Bisher wurden die Szenarien der Ölkonzerne beim Anteil der Erneuerbaren am Energiemix immer von der Realität übertroffen. Das hat BP nun in die Betrachtung mit einbezogen.
Andere Ölkonzerne sind vorsichtiger
Die anderen Ölkonzerne sind zurückhaltender. Auch Shell investiert in Offshore-Wind und Wasserstoff. Aber in geringerem Maß. In der Raffinerie Wesseling ist ein ähnliches Wasserstoff-Projekt geplant wie bei BP in Lingen. Er ist mit 10 MW aber um einiges kleiner. Windparks vor der niederländischen und der US-Küste sind im Bau.
Andere Ölkonzerne wie Total wollen zumindest den eigenen Energieverbrauch bis 2050 mit erneuerbaren Energien decken.

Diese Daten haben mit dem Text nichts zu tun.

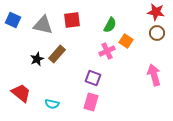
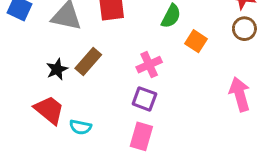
pink cross: (107, 51) -> (149, 65), moved
red trapezoid: (21, 93) -> (49, 110), moved
cyan semicircle: (52, 104) -> (80, 127), moved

Hat BP mit der Vorhersage recht, dass im Kraftstoffbereich kein Wachstum mehr möglich ist, werden die anderen Konzerne aber nachziehen müssen.
Fazit: Lange war Shell Vorreiter bei Investitionen in erneuerbare Energien. Nun liegt BP vorne. Als erster Ölkonzern gibt das Unternehmen das Ziel aus, sein Energieportfolio breiter aufzustellen. Denn es sieht keine Wachstumschancen im alten Geschäftsmodell.